I would have responded but commenter R. Neal did an excellent job of beating me to it.
In both cases, the first step was to demonize the enemy and gin up a threat that didn't really exist. WMD, 911, Saddam, etc. Gulf of Tonkin, communist aggression, domino theory, etc.
In both cases, the US government propped up corrupt governments. In Iraq, we propped up a corrupt government as a "stabilizing" force in the region and to keep Iran (and Syria?) in check. In Vietnam we propped up the corrupt South Vietnamese government to keep the communist revolution in check. The difference is that in Iraq we did this before the war and then decided the corrupt government was our enemy. In Vietnam we tried to establish and keep a corrupt government in power so we could have a military presence in Southeast Asia to keep communists in check.

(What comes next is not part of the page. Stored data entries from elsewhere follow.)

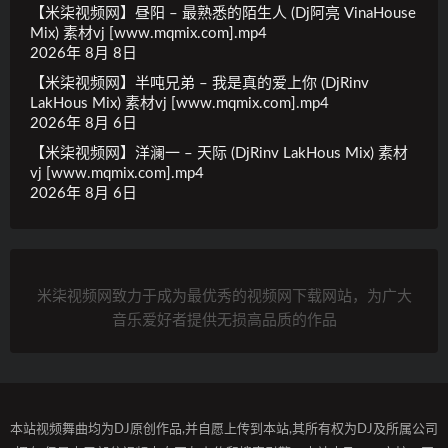
【米柒视频网】昼阳 – 最熟悉的陌生人 (Dj阿亮 VinaHouse
Mix) 素材vj [www.mqmix.com].mp4
2026年 8月 8日
【米柒视频网】半吨兄弟 – 我是真的爱上你 (DjRinv
LakHous Mix) 素材vj [www.mqmix.com].mp4
2026年 8月 6日
【米柒视频网】洋澜一 – 天际 (DjRinv LakHous Mix) 素材
vj [www.mqmix.com].mp4
2026年 8月 6日
米柒视频网致力于成为最优秀的视频网下载网站，为广大
音乐爱好者提供无损高品质的作品
本站视频舞曲均为DJ原创作品,并自愿上传到本站,其所有权为DJ及所属公司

Now he notes some differences.
The media was more independent then. Vietnam was the first "televised war". There were daily reports and combat footage from the battle front. These reporters weren't like the "embeds" of today and the Pentagon didn't control their message so much. "Body counts" were the order of the day, and started to wear down American support for the war. The wartime politics of the U.S. and South Vietnam were also under the microscope of reporters who dug for the truth and didn't just transcribe the White House party line. The government had a much harder time controlling the message then.
It's hard to separate the fighting of the war from how all of this played out in public opinion. There were two established countries and their ideological allies on either side (US with the South and Soviet Russia and Communist China with the North) at war. There were conventional battles and military operations. The enemy (at least the NVA regulars) mostly wore a uniform and had a command structure. The Viet Cong guerillas operating in South Vietnam were harder to identify (and put the US forces in too many tough situations with regard to civilian casualties), but they still had a command structure and were fighting for a country with a government. In a sense it was a civil war, but the North and South Vietnamese chose up sides, flew a flag, and fought a mostly conventional war. And we knew who we were trying to defeat -- Ho Chi Min and North Vietnam.

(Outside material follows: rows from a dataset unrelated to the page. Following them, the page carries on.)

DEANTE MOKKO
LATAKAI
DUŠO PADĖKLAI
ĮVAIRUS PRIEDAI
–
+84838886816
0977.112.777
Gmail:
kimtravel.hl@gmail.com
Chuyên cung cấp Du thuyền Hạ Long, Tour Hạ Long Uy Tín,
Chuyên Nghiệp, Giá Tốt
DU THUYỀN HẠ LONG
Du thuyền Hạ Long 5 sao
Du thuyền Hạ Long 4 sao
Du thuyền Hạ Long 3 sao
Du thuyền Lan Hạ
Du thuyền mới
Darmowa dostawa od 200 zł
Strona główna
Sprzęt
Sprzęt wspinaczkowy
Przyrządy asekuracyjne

I'm not sure America understands who the "enemy" is we are fighting in Iraq, and there is no government there any more. Who will we work out the terms of surrender with when we win? Who is in command of the enemy forces that will surrender their troops and weapons to us and stop the fighting?
The Charlie Rangel factor.
Then there's the huge fundamental difference, which was the draft. This mobilized an entire generation and prompted organized student activism and protest across America that got huge media coverage and started America thinking and questioning. Then Kent State galvanized American opinion against a corrupt administration and their war. Then came the Pentagon Papers. That's when America realized they were being lied to and manipulated and started saying this is enough.

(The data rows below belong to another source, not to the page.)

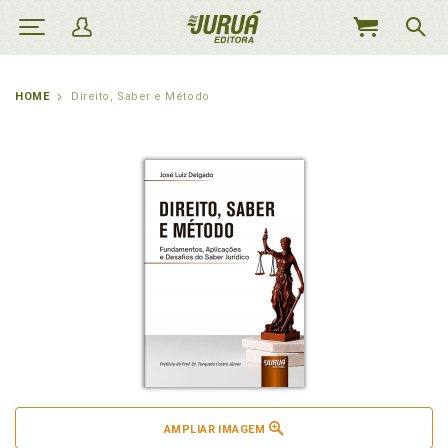
MEU
CARRINHO
HOME
Direito, Saber e Método
AMPLIAR IMAGEM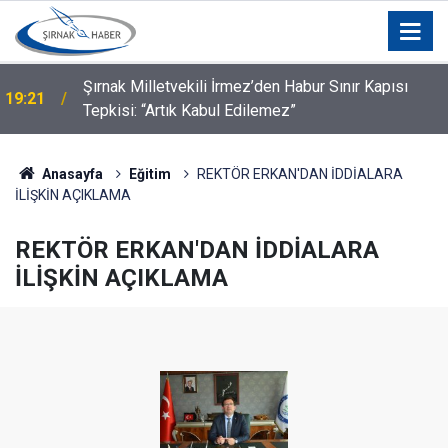
Şırnak Milletvekili İrmez’den Habur Sınır Kapısı
19:21
Tepkisi: “Artık Kabul Edilemez”
Anasayfa
Eğitim
REKTÖR ERKAN'DAN İDDİALARA
İLİŞKİN AÇIKLAMA
REKTÖR ERKAN'DAN İDDİALARA
İLİŞKİN AÇIKLAMA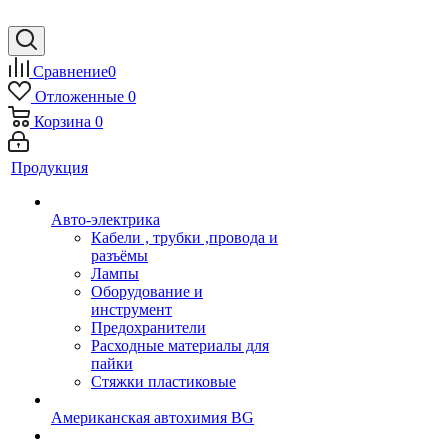
Сравнение
0
Отложенные
0
Корзина
0
Продукция
Авто-электрика
Кабели , трубки ,провода и
разъёмы
Лампы
Оборудование и
инструмент
Предохранители
Расходные материалы для
пайки
Стяжки пластиковые
Американская автохимия BG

This, by the way, is what Charlie Rangel is trying to say regarding the draft.
Up to this point there has been nothing to galvanize public opinion against the debacle in Iraq. The result:
America is losing confidence in this war and our goals. But at the same time Americans don't really seem to care so much. We watch the President joke about there being no WMDs, and we forget the Gulf of Tonkin. We watch the President restrict protesters to "free speech zones" and don't remember the riots at the 1968 Democratic Convention in Chicago or Kent State. And how sad is it that those students at Kent State gave their lives for their (and our) First Amendment rights and now we allow ourselves to be herded like sheep into those "free speech zones"? We see the photos from Abu Ghraib and hear about the American soldiers on trial for murdering Iraqi civilians but don't remember My Lai and CIA assassinations of government officials in Vietnam. A few of us might have heard about the Downing Street Memos, but we don't remember the Pentagon Papers. Except for the families directly affected, America doesn't even seem too concerned about the causalities. Some even say outrageous thinks like "it's only 3000" or "more people get murdered in the District of Columbia" or "they are volunteers and they knew what they were signing up for." Which is of course disgraceful. Regardless, the media has not done its job in the Iraq conflict, or people would be aware of all this and see the parallels.
That is one lesson the Bush/Cheney cabal learned from the Vietnam experience, don't make the American people sacrifice, or only a few of them. No draft - tax cuts not increases; we are at war but "stay the course" at home.